Without prejudice to generality of provisions contained herein and subject to Parties complying their respective obligations under this Agreement, Parties agree to comply with, all applicable laws, statutes, ordinances, regulations and other types of government authority (including without limitation the laws and regulations governing export control, unfair competition, anti-discrimination, false advertising, privacy and data protection, and publicity) to their business operation and in no event shall any party be responsible for non-compliance of other party in relation to others’ business operation.
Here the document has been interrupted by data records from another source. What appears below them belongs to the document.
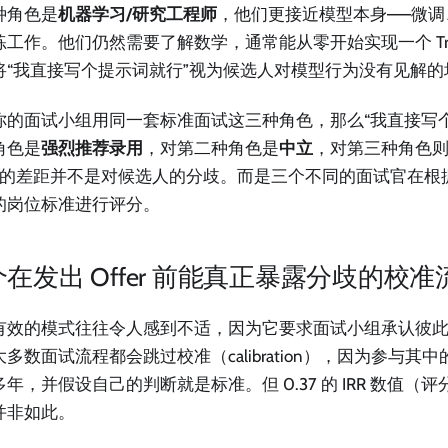
种角色是
机器学习/研究工程师
，他们更接近模型本身——微
工作。他们仍然需要了解数学，通常能从零开始实现一个 Trans
将“我直接写个提示词就行”视为候选人对模型行为没有见解的
你的面试小组用同一套标准面试这三种角色，那么“我直接写
角色是
强烈推荐录用
，对第二种角色是
中立
，对第三种角色
 分的差距并不是对候选人的分歧。而是三个不同的面试官在根
的岗位标准进行评分。
在发出 Offer 前能真正暴露分歧的校准
有效的模式往往令人感到不适，因为它要求面试小组承认彼
多数面试流程都会跳过校准（calibration），因为参与其
年，并假设自己的判断就是标准。但 0.37 的 IRR 数值（
并非如此。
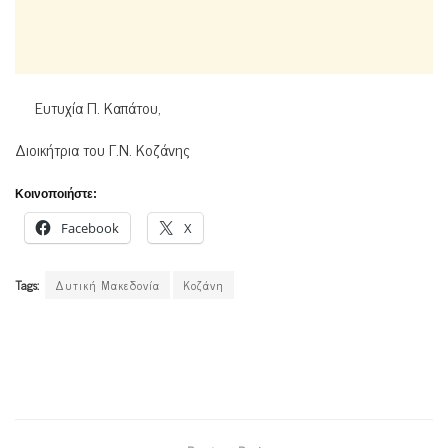
Ευτυχία Π. Καπάτου,
Διοικήτρια του Γ.Ν. Κοζάνης
Κοινοποιήστε:
Facebook
X
Tags:
Δυτική Μακεδονία
Κοζάνη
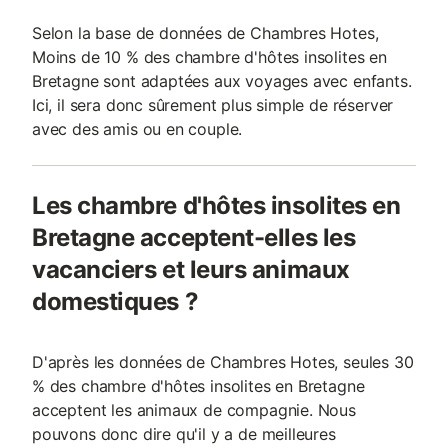
Selon la base de données de Chambres Hotes,
Moins de 10 % des chambre d'hôtes insolites en
Bretagne sont adaptées aux voyages avec enfants.
Ici, il sera donc sûrement plus simple de réserver
avec des amis ou en couple.
Les chambre d'hôtes insolites en
Bretagne acceptent-elles les
vacanciers et leurs animaux
domestiques ?
D'après les données de Chambres Hotes, seules 30
% des chambre d'hôtes insolites en Bretagne
acceptent les animaux de compagnie. Nous
pouvons donc dire qu'il y a de meilleures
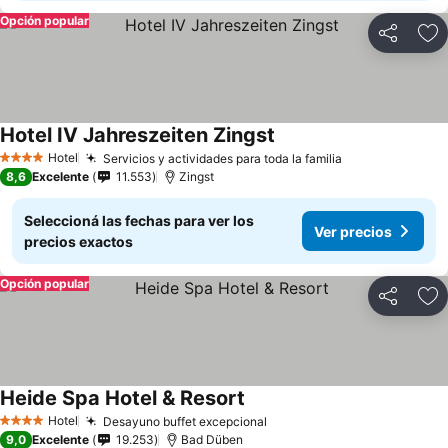
Opción popular
Compartir
Añ
Hotel IV Jahreszeiten Zingst
Hotel
Servicios y actividades para toda la familia
4 Estrellas
8,6
Excelente
11.553
Zingst
Seleccioná las fechas para ver los
Ver precios
precios exactos
Opción popular
Compartir
Añ
Heide Spa Hotel & Resort
Hotel
Desayuno buffet excepcional
4 Estrellas
9,0
Excelente
19.253
Bad Düben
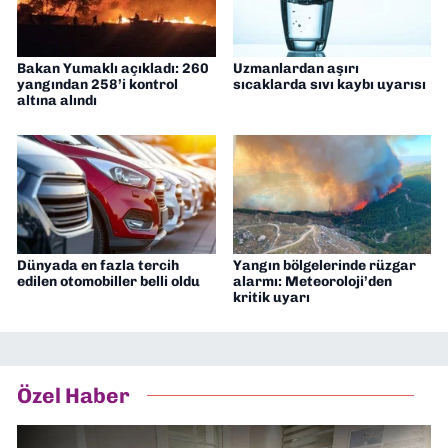
Bakan Yumaklı açıkladı: 260
Uzmanlardan aşırı
yangından 258’i kontrol
sıcaklarda sıvı kaybı uyarısı
altına alındı
Dünyada en fazla tercih
Yangın bölgelerinde rüzgar
edilen otomobiller belli oldu
alarmı: Meteoroloji’den
kritik uyarı
Özel Haber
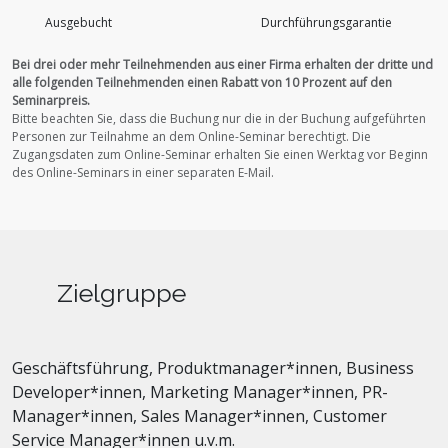
Ausgebucht
Durchführungs­garantie
Bei drei oder mehr Teilnehmenden aus einer Firma erhalten der dritte und
alle folgenden Teilnehmenden einen Rabatt von 10 Prozent auf den
Seminarpreis.
Bitte beachten Sie, dass die Buchung nur die in der Buchung aufgeführten
Personen zur Teilnahme an dem Online-Seminar berechtigt.
Die
Zugangsdaten zum Online-Seminar erhalten Sie einen Werktag vor Beginn
des Online-Seminars in einer separaten E-Mail.
Zielgruppe
Geschäftsführung, Produktmanager*innen, Business
Developer*innen, Marketing Manager*innen, PR-
Manager*innen, Sales Manager*innen, Customer
Service Manager*innen u.v.m.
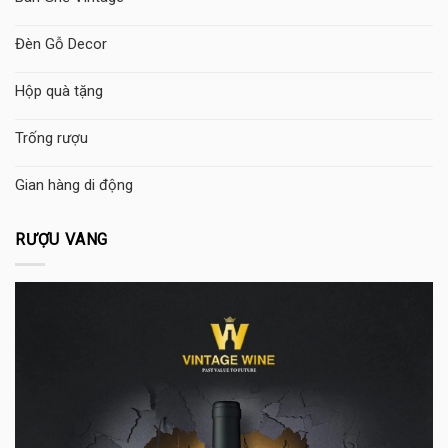
Đèn Gỗ Decor
Hộp quà tặng
Trống rượu
Gian hàng di động
RƯỢU VANG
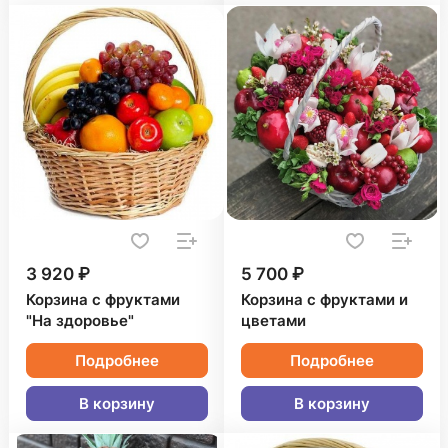
3 920 ₽
5 700 ₽
Корзина с фруктами
Корзина с фруктами и
"На здоровье"
цветами
Подробнее
Подробнее
В корзину
В корзину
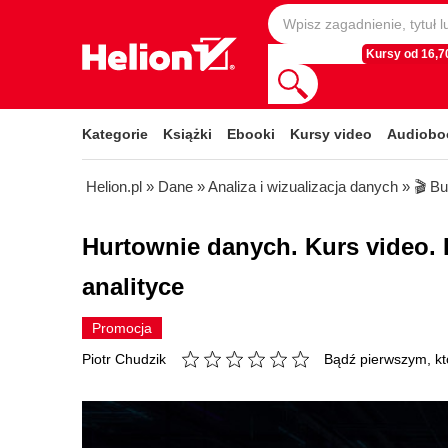
Kursy od 16,70
Kategorie
Książki
Ebooki
Kursy video
Audiobo
Helion.pl
»
Dane
»
Analiza i wizualizacja danych
»
🎬 Bu
Hurtownie danych. Kurs video. 
analityce
Promocja
Bądź pierwszym, kt
Piotr Chudzik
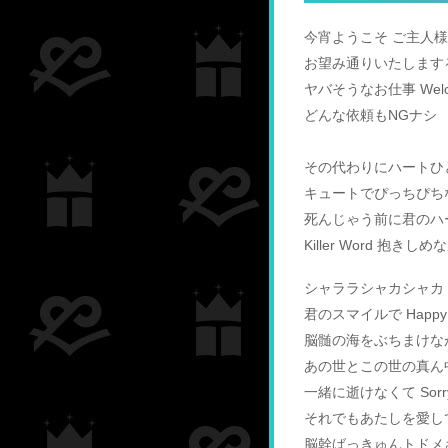
今宵ようこそ ご主人様
お望み通りいたします
ヤバそうなお仕事 Welc
どんな依頼もNGナシ
その代わりにハートひ
キュートでぴっちぴち
死んじゃう前に君のハ
Killer Word 抱き
シャララシャカシャカ Lif
君のスマイルで Happy 
脳髄の海をぶちまけな
あの世とこの世の真ん
一緒に逝けなくて Sorr
それでもあたしを愛し
脳幹ばっきゅんトドメ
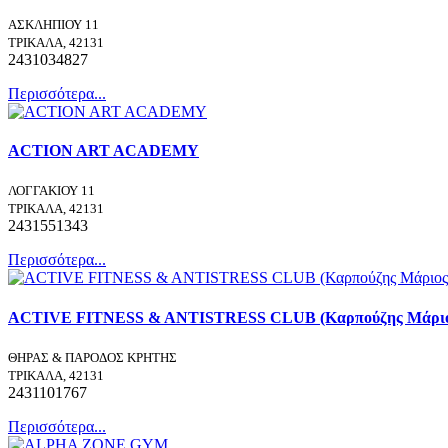
ΑΣΚΛΗΠΙΟΥ 11
ΤΡΙΚΑΛΑ, 42131
2431034827
Περισσότερα...
ACTION ART ACADEMY
ΛΟΓΓΑΚΙΟΥ 11
ΤΡΙΚΑΛΑ, 42131
2431551343
Περισσότερα...
ACTIVE FITNESS & ANTISTRESS CLUB (Καρπούζης Μάριος 
ΘΗΡΑΣ & ΠΑΡΟΔΟΣ ΚΡΗΤΗΣ
ΤΡΙΚΑΛΑ, 42131
2431101767
Περισσότερα...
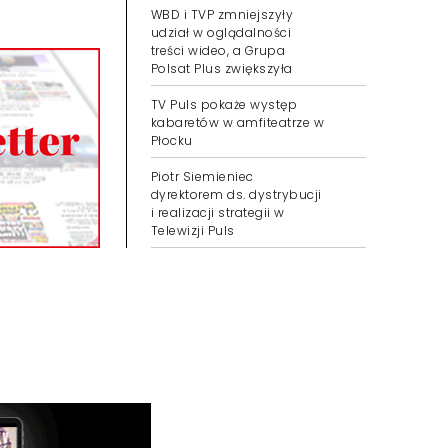
WBD i TVP zmniejszyły
udział w oglądalności
treści wideo, a Grupa
Polsat Plus zwiększyła
TV Puls pokaże występ
kabaretów w amfiteatrze w
Płocku
Piotr Siemieniec
dyrektorem ds. dystrybucji
i realizacji strategii w
Telewizji Puls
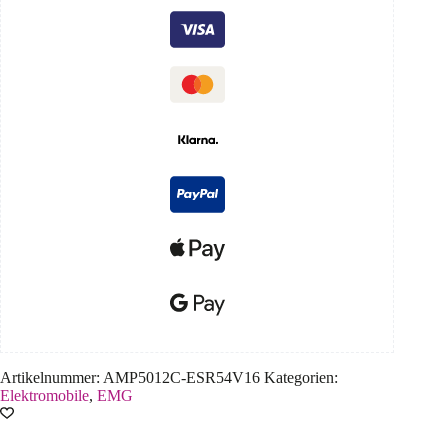
Artikelnummer:
AMP5012C-ESR54V16
Kategorien:
Elektromobile
,
EMG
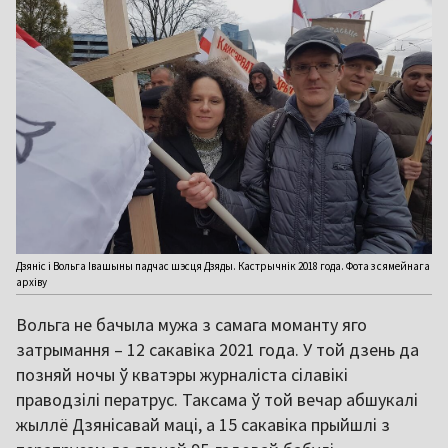
Дзяніс і Вольга Івашыны падчас шэсця Дзяды. Кастрычнік 2018 года. Фота з сямейнага
архіву
Вольга не бачыла мужа з самага моманту яго
затрымання – 12 сакавіка 2021 года. У той дзень да
позняй ночы ў кватэры журналіста сілавікі
праводзілі ператрус. Таксама ў той вечар абшукалі
жыллё Дзянісавай маці, а 15 сакавіка прыйшлі з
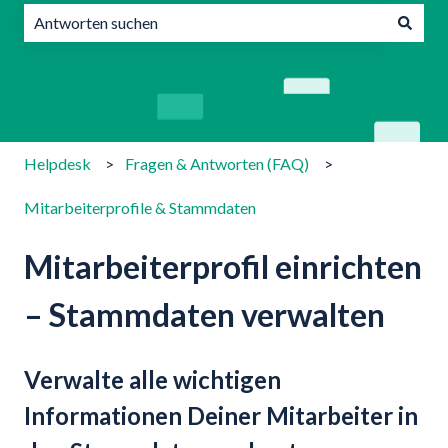
Es gibt keine Vorschläge, da das Suchfeld leer ist.
Helpdesk
Fragen & Antworten (FAQ)
Mitarbeiterprofile & Stammdaten
Mitarbeiterprofil einrichten
– Stammdaten verwalten
Verwalte alle wichtigen
Informationen Deiner Mitarbeiter in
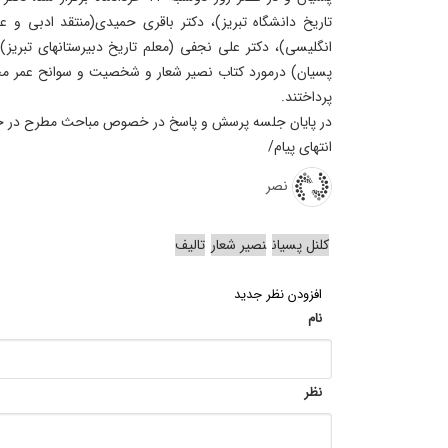
تاریخ دانشگاه تبریز)، دکتر باقری حمیدی(منتقد ادبی و 
انگلیسی)، دکتر علی نجفی (معلم تاریخ دبیرستانهای تبریز)و
پسیان) درمورد کتاب نصیر شعار و شخصیت و سوانح عمر مح
پرداختند.
در پایان جلسه پرسش و پاسخ در خصوص مباحث مطرح در جل
انتهای پیام/
نصر
کلنل پسیان
نصیر شعار
تالیف
افزودن نظر جدید
نام
نظر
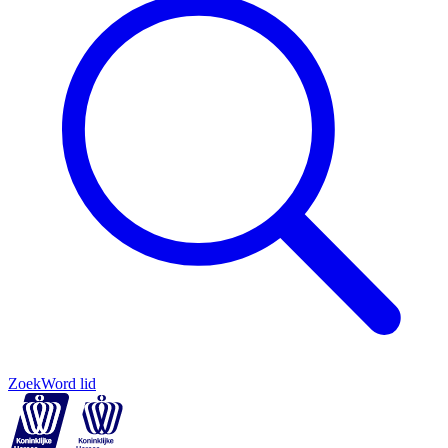
Zoek
Word lid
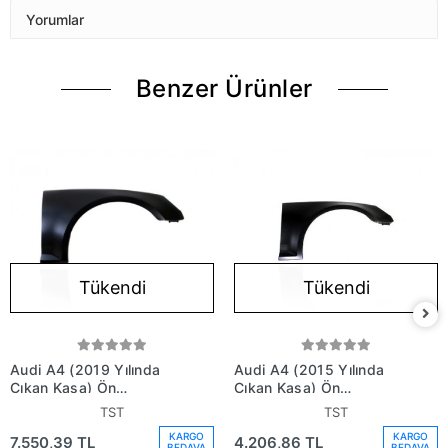
Yorumlar
Benzer Ürünler
Tükendi
Tükendi
Audi A4 (2019 Yılında
Audi A4 (2015 Yılında
Çıkan Kasa) Ön
Çıkan Kasa) Ön
Çamurluk Sağ (Oem No:
Çamurluk Sağ (Oem No:
TST
TST
8W0821106D)
8W0821106A)
KARGO
KARGO
7.550,39 TL
4.206,86 TL
BEDAVA
BEDAVA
  1. GOVERNING LAW AND DISPUTE RESOLUTION

This Agreement shall be governed in all respects by the laws of India and in case of any disputes, the Courts in Gurugram, Haryana, India shall have exclusive jurisdiction.

  1. TERMINATION:

Termination for Non-Payment: COMPLINITY shall be entitled to terminate the Agreement in case Client fails to make any payment in full within 30 days from the receipt of the invoice which is not disputed by You,provided prior to Termination Notice a written curing notice of 15 (fifteen) days shall be provided to the Client thereby calling upon Client to make the payment of outstanding. In the case Client fails or refuses to make the payment, within Curing period and/or Termination Notice, this Agreement shall come to end at expiry of Termination Notice and Upon such termination COMPLINITY shall have no obligation to refund any fees paid in advance by You.
Termination for breach:COMPLINITYmay also suspend / terminate this Agreement immediately in case Client has (i) breached any material terms or conditions of this agreement, including License Terms, Confidential Information, Intellectual Property Rights, Non-Compete and Non-Solicitation; or (ii) has gone into liquidation other than a voluntary liquidation for the purpose of reconstruction or amalgamation or shall commit an act of bankruptcy or shall compound with its creditors generally, or if a receiver, Insolvency professional or judicial manager shall be appointed over the whole or a substantial part of the assets pursuant to the Liquidation Order of the Adjudicating Authority. Provided that prior to Termination Notice, a written curing notice of 15 (fifteen) days shall be provided to the other party thereby calling upon the other party to make good the breach. In the case the other party fails or refuses to make good the breach, within the said Curing period of 15 days and/or Termination Notice, this Agreement shall come to end at expiry of Termination Notice.
Termination without cause: Any party may terminate this Agreement, by addressing a Termination notice of 90 (Ninety) days to Other Party and upon the expiry of such Termination Notice, this Agreement shall stand terminated.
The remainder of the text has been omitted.